* [Task goal]:
Keep only the lines from the top of the listing through the one with "শিক্ষার্থী (550, 199)", and reproduce them unaltered.

* [Extracted information]:

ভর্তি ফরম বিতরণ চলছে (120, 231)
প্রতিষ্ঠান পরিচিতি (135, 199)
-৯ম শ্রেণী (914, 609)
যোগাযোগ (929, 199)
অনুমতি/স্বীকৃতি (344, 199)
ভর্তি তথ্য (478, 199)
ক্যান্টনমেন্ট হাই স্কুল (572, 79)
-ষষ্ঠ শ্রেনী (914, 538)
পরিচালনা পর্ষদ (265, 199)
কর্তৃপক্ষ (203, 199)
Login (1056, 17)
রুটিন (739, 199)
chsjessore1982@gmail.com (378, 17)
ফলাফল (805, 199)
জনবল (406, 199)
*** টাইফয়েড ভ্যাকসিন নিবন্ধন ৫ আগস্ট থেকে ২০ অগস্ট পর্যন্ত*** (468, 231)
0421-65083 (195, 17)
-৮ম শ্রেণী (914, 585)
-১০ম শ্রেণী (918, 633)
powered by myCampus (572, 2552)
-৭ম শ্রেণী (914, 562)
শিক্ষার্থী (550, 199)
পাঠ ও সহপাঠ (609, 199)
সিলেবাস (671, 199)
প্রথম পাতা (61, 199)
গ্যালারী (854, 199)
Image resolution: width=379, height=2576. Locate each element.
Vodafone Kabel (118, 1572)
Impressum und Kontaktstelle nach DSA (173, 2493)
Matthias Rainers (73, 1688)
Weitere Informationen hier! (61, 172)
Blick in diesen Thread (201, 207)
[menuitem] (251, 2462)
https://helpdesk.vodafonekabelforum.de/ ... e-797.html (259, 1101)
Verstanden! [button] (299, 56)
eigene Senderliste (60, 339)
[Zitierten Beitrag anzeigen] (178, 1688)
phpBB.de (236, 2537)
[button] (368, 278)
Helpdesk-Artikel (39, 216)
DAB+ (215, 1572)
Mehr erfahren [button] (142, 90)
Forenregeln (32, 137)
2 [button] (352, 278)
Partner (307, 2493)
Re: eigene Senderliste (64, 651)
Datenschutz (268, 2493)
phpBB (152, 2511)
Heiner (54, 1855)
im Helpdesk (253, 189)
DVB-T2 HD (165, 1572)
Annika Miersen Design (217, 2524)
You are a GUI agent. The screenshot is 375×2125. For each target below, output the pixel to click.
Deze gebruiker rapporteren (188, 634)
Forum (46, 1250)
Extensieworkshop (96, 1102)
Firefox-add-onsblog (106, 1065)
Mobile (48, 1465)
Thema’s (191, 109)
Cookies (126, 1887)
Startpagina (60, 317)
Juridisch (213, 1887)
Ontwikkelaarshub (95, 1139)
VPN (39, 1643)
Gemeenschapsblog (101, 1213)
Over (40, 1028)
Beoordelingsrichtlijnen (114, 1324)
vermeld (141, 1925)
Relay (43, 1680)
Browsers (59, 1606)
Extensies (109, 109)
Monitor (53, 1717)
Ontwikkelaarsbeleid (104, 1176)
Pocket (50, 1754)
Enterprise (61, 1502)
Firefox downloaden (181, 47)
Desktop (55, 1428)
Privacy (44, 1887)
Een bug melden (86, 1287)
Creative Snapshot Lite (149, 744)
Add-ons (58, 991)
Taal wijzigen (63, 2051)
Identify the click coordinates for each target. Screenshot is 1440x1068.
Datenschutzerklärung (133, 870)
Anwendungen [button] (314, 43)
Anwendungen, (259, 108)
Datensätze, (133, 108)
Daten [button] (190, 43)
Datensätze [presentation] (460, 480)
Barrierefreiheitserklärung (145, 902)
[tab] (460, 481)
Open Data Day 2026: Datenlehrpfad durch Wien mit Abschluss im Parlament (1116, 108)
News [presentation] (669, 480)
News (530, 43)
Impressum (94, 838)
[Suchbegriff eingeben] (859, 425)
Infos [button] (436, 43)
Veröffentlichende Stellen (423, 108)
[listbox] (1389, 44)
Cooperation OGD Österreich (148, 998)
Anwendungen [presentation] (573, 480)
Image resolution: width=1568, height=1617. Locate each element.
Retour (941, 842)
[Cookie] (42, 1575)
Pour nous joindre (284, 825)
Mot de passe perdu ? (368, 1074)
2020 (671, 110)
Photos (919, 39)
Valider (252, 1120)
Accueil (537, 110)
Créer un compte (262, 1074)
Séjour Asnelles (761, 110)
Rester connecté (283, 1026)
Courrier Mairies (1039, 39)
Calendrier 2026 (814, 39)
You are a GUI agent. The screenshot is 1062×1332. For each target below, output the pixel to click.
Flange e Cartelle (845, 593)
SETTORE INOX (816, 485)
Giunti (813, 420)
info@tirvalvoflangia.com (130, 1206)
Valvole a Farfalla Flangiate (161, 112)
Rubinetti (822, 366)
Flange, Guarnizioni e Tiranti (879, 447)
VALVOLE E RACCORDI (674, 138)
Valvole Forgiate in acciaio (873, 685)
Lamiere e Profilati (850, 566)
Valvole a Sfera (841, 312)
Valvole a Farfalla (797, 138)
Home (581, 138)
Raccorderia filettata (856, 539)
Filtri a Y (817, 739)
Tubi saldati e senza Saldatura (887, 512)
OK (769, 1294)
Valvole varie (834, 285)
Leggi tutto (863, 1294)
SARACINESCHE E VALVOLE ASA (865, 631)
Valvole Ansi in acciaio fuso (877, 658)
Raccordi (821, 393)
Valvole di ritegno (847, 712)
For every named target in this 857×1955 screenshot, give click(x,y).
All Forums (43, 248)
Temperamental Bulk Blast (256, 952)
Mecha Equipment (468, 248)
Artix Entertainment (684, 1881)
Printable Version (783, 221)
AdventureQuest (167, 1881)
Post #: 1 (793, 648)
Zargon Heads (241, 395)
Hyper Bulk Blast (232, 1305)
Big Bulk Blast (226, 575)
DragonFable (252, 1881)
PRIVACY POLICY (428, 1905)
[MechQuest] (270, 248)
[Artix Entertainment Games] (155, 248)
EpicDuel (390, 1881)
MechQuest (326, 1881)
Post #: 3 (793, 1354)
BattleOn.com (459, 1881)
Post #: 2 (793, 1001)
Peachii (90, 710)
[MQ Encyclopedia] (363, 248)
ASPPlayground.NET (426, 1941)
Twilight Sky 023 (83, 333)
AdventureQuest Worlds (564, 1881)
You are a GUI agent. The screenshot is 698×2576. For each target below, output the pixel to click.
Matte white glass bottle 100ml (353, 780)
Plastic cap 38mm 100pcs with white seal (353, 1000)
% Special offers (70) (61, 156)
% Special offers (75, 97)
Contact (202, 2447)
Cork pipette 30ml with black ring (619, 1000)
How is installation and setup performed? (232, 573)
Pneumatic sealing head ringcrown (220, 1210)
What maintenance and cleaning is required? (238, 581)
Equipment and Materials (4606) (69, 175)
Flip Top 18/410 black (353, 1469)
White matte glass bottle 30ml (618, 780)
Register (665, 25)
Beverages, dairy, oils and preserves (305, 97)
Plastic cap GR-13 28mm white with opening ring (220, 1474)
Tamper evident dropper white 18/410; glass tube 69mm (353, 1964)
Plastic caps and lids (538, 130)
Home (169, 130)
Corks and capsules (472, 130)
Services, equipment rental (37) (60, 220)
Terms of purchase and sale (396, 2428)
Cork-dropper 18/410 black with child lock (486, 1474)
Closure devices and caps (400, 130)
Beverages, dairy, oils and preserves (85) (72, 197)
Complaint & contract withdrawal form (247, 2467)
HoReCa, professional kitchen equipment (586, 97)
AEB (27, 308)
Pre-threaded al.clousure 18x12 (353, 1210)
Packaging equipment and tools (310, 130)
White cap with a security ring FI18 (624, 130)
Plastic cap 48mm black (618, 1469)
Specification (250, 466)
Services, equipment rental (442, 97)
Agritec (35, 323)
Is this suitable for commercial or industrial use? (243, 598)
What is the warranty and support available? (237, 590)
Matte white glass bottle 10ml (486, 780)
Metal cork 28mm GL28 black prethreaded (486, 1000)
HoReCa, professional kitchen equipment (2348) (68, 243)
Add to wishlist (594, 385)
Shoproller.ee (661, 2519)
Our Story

* [Written reply]:
ভর্তি ফরম বিতরণ চলছে (120, 231)
প্রতিষ্ঠান পরিচিতি (135, 199)
-৯ম শ্রেণী (914, 609)
যোগাযোগ (929, 199)
অনুমতি/স্বীকৃতি (344, 199)
ভর্তি তথ্য (478, 199)
ক্যান্টনমেন্ট হাই স্কুল (572, 79)
-ষষ্ঠ শ্রেনী (914, 538)
পরিচালনা পর্ষদ (265, 199)
কর্তৃপক্ষ (203, 199)
Login (1056, 17)
রুটিন (739, 199)
chsjessore1982@gmail.com (378, 17)
ফলাফল (805, 199)
জনবল (406, 199)
*** টাইফয়েড ভ্যাকসিন নিবন্ধন ৫ আগস্ট থেকে ২০ অগস্ট পর্যন্ত*** (468, 231)
0421-65083 (195, 17)
-৮ম শ্রেণী (914, 585)
-১০ম শ্রেণী (918, 633)
powered by myCampus (572, 2552)
-৭ম শ্রেণী (914, 562)
শিক্ষার্থী (550, 199)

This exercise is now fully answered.